++++ Recorded data

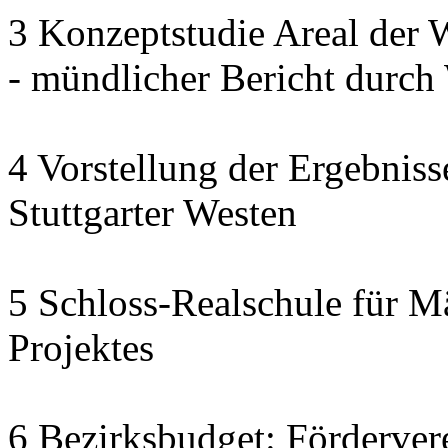
3 Konzeptstudie Areal der
- mündlicher Bericht dur
4 Vorstellung der Ergebnis
Stuttgarter Westen
5 Schloss-Realschule für M
Projektes
6 Bezirksbudget: Fördervere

++++++++

### Exercise brief
Apart from the pictures, which are to be omitted, every record must be transcribed exactly.

### Result of the task
3 Konzeptstudie Areal der
- mündlicher Bericht dur
4 Vorstellung der Ergebnis
Stuttgarter Westen
5 Schloss-Realschule für M
Projektes
6 Bezirksbudget: Fördervere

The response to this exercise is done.